An der Gesamtbewertung hätten mittelmäßig agierende Darsteller also wohl nichts mehr geändert, aber selbstverständlich ist es umso erfreulicher, dass ein so starker Film ebenso starke Schauspielleistungen bietet. Vorweg geht ganz klar Christian Bale. Muss er aber auch, da der Titel eigentlich ein wenig irreführend ist. Von den beiden, auch auf Covern und Plakaten gleichrangig dargestellten, „Feinden“ hat der Indianer eigentlich keine übergroße Rolle. Auch geraten beide selten aneinander. Es ist mehr ein innerer Kampf, den dieser Joseph Blocker mit sich ausfechtet. Und es gab im Hollywood von 2017 wohl kaum jemanden, der diesen Kampf so erbittert und grandios darzustellen vermochte wie Christian Bale. Da kann man richtig sehen, wie es in seiner Figur arbeitet. Zwar vermag auch er ihren drehbuchgegebenen Wandel dadurch nicht viel glaubhafter zu gestalten, aber wie sollte das auch funktionieren? Einen noch größeren Kraftakt bewältigt Rosamund Pike, die für ihre Rosalee Quaid bis an ihre körperlichen Grenzen zu gehen scheint und ihrem Landsmann daher in nichts nachsteht. Wes Studi hingegen bleibt nicht viel mehr zu tun als sein klassisches Indianeroberhaupt abzuspulen. Dieses hat er mittlerweile zwar perfektioniert, kann dadurch aber keine großen Akzente setzen. Ähnlich ergeht es leider allen indigenen Darstellern hier (etwa Adam Beach, den ich namentlich nicht mehr hätte zuordnen können, „Te Ata“ Q’orianka Kilcher sowie der junge Xavier Horsechief), womit ich jetzt das nächste Fass aufmachen könnte, aber ich denke, zu diesem Thema habe ich eben bereits alles gesagt.

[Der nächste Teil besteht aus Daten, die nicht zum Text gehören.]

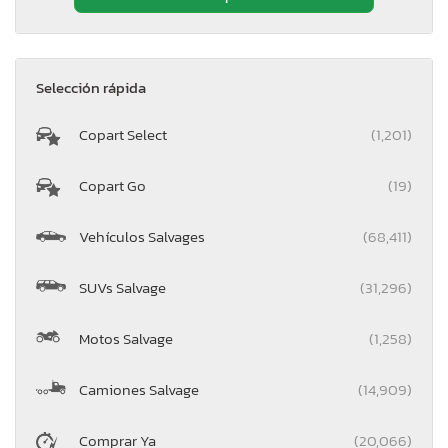
Selección rápida
Copart Select
(1,201)
Copart Go
(19)
Vehículos Salvages
(68,411)
SUVs Salvage
(31,296)
Motos Salvage
(1,258)
Camiones Salvage
(14,909)
Comprar Ya
(20,066)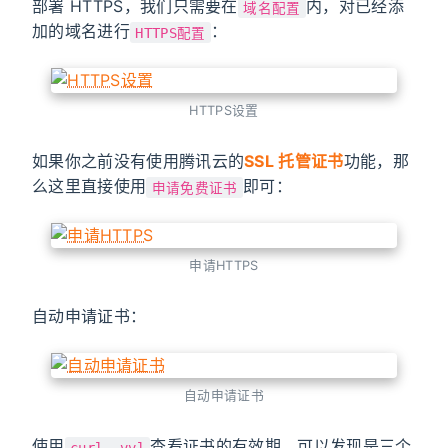
部署 HTTPS，我们只需要在
内，对已经添
域名配置
加的域名进行
：
HTTPS配置
HTTPS设置
如果你之前没有使用腾讯云的
SSL 托管证书
功能，那
么这里直接使用
即可：
申请免费证书
申请HTTPS
自动申请证书：
自动申请证书
使用
查看证书的有效期，可以发现是三个
curl -vvl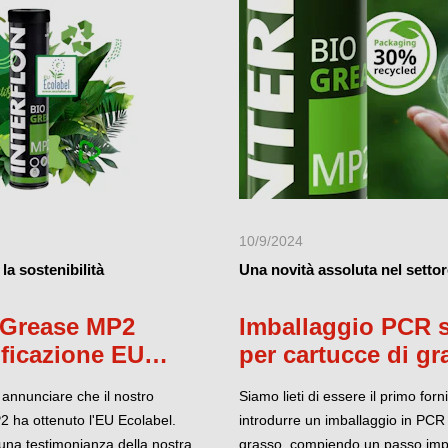
10/9/2024
la sostenibilità
Una novità assoluta nel settore
o Grease MP2
Imballaggio PCR s
tificazione EU
per cartucce di gr
i annunciare che il nostro
Siamo lieti di essere il primo forni
2 ha ottenuto l'EU Ecolabel.
introdurre un imballaggio in PCR 
 una testimonianza della nostra
grasso, compiendo un passo impo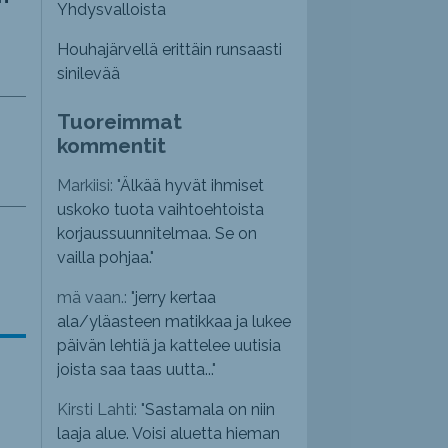
Yhdysvalloista
Houhajärvellä erittäin runsaasti
sinilevää
Tuoreimmat
kommentit
Markiisi: "
Älkää hyvät ihmiset
uskoko tuota vaihtoehtoista
korjaussuunnitelmaa. Se on
vailla pohjaa.
"
mä vaan.: "
jerry kertaa
ala/yläasteen matikkaa ja lukee
päivän lehtiä ja kattelee uutisia
joista saa taas uutta...
"
Kirsti Lahti: "
Sastamala on niin
laaja alue. Voisi aluetta hieman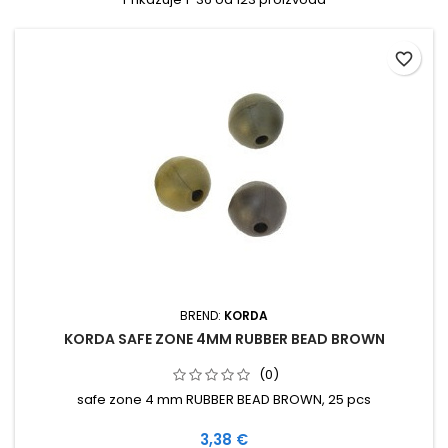
favorite_border
BREND:
KORDA
KORDA SAFE ZONE 4MM RUBBER BEAD BROWN
(0)
safe zone 4 mm RUBBER BEAD BROWN, 25 pcs
Cijena
3,38 €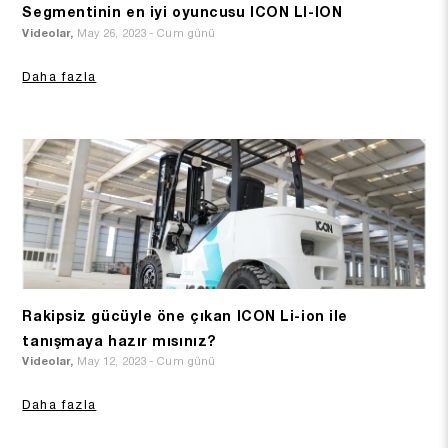
Segmentinin en iyi oyuncusu ICON LI-ION
Videolar,
May 26, 2023 - Cum günü
Daha fazla
Rakipsiz gücüyle öne çıkan ICON Li-ion ile
tanışmaya hazır mısınız?
Videolar,
May 12, 2023 - Cum günü
Daha fazla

Außerdem könnte man an dieser Stelle auf „weißer Seite“ auch noch Rory Cochrane oder Jesse Plemons erwähnen, aber für die gilt ebenfalls ähnliches. Sie machen es alle gut, man sieht aber fast nur Bale und Pike.

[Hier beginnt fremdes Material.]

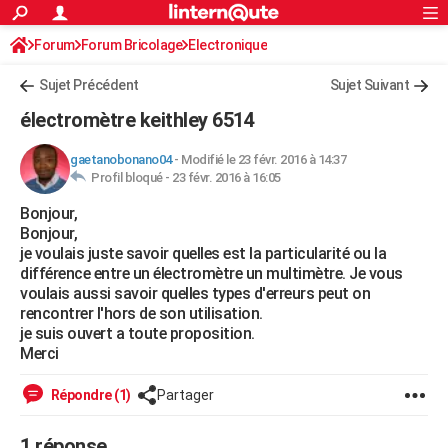
ACTUALITÉS
Forum
Forum Bricolage
Connexion
Electronique
S'inscrire
Rechercher
Société
Education
Villes
Politique
Faits Divers
Monde
+
SPORT
Sujet Précédent
Sujet Suivant
Football
Cyclisme
Forum
Coupe du monde 2026
Tennis
Rugby
CULTURE
électromètre keithley 6514
TNT
Cinéma
Musique
Programme TV
Streaming
Sorties cinéma
+
FINANCE
gaetanobonano04
-
Modifié le 23 févr. 2016 à 14:37
Profil bloqué -
23 févr. 2016 à 16:05
Impôts
Immobilier
Banque
Crédit
Retraite
Epargne
Risques naturels par ville
Assurance
AUTO
Bonjour,
Réserver un essai
Berlines
Forum auto
Essais
Citadines
SUV
+
HIGH-TECH
Bonjour,
je voulais juste savoir quelles est la particularité ou la
Meilleur smartphone
Ordinateurs
Guide high-tech
Mobiles
Internet
Jeux vidéo
+
BRICOLAGE
différence entre un électromètre un multimètre. Je vous
voulais aussi savoir quelles types d'erreurs peut on
Aménagement intérieur
Cuisine
Jardinage
+
Forum
Extérieur
Salle de bains
Rangement
WEEK-END
rencontrer l'hors de son utilisation.
je suis ouvert a toute proposition.
Escapades
Expositions
Week-end nature
Guides de France
Patrimoine
Musées
+
LIFESTYLE
Merci
Bien-être
Mode
+
Art de vivre
Loisirs
Modes de vie
SANTE
Répondre (1)
Partager
Guide de la santé
Médicaments
+
Alimentation
Maladies
Sommeil
VOYAGE
1 réponse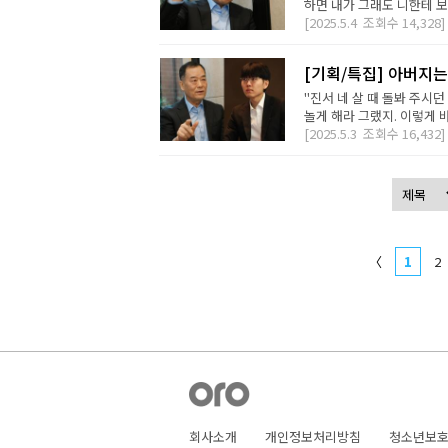
하면 내가 그래도 니한테 보
[2025.5.4
조회수
14,328]
[기획/특집] 아버지는
"진서 네 살 때 돌봐 주
놀게 해라 그랬지. 이렇게 
[2025.5.3
조회수
16,432]
〈
1
2
회사소개
개인정보처리방침
청소년보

Und so ärgert es mich am Ende schon ein wenig, dass ich diesem großartigen Film so lange so wenig Beachtung geschenkt habe. Aber das meiner Meinung nach weiterhin nicht überragende Cover/Plakat täuscht dann doch ein wenig. Dies ist kein weiterer, in tristen, mit entsprechendem Farbfilter versehenen Bildern fotografierter Neo-Western, sondern eine absolute Hochglanzproduktion mit atemberaubender Optik, dabei aber nicht minder großem Inhalt. Leider fällt Cooper sein etwas zu großer, allumfassender Ansatz am Ende fast auf die Füße, wenn er sogar ein Stück weit übers Ziel hinausschießt, aber aus oben genannten Gründen kann ich ihm das deswegen nach der Zeit, die man so einen Brocken von einem Film erstmal sacken lassen muss, kaum nachtragen. Und ich bin mir fast sicher, dass das mit häufigerer Ansicht sogar immer weniger wichtig werden wird. Dann kann man sein Werk bestimmt auch nur noch genießen und vielleicht klettert es auf meiner persönlichen Beliebtheitsskala in den nächsten Jahren dann ja noch ein Stückchen weiter nach oben. Eine eindeutige Empfehlung gibt es für diesen darüber hinaus großartig inszenierten wie gespielten Beitrag aber jetzt schon. Falls ihr euch also auch schon länger um ihn „herumdrücken“ solltet oder er euch bisher tatsächlich noch gar nicht erreicht haben sollte, gebt ihm gleich mal eine Chance! Ich jedenfalls habe jetzt das Gefühl, ich müsste was nachholen und ihn gleich noch einmal sehen…

Zur BD:

Die BD aus dem Hause Universum kommt – bei einem so aktuellen Film nur logisch – mit dem entsprechenden Bild für so einen überragenden Streifen daher. Am Ton gibt es dementsprechend auch nichts zu mäkeln und selbst das Bonusmaterial kann sich hierbei sehen lassen. Enthalten ist neben dem Trailer (leider auch lange nicht mehr Standard) ein rund einstündiges, warum auch immer dreigeteiltes Making Of, das gefühlt alle Beteiligten einmal zu Wort kommen lässt. Und trotz der einhelligen ultimativen Lobhudelei wurde es zumindest mir dabei nicht wirklich langweilig; das kann man sich gut mal angucken. Zusätzlich sind ein paar Interviewfetzen mit den drei Hauptdarstellern sowie dem Regisseur auch einzeln anwählbar. Was das soll, verstehe, wer will, aber wer’s braucht. Für den Preis, für den man die Scheibe aktuell bekommen kann, eine ganz leichte Wahl.

Zitate

Ich gebe zu, dass ich ob meiner zuerst anderen Herangehensweise an die Sichtung dieses Streifens, keine Zitate mitgeschrieben habe. Diese werde ich bei Gelegenheit ergänzen.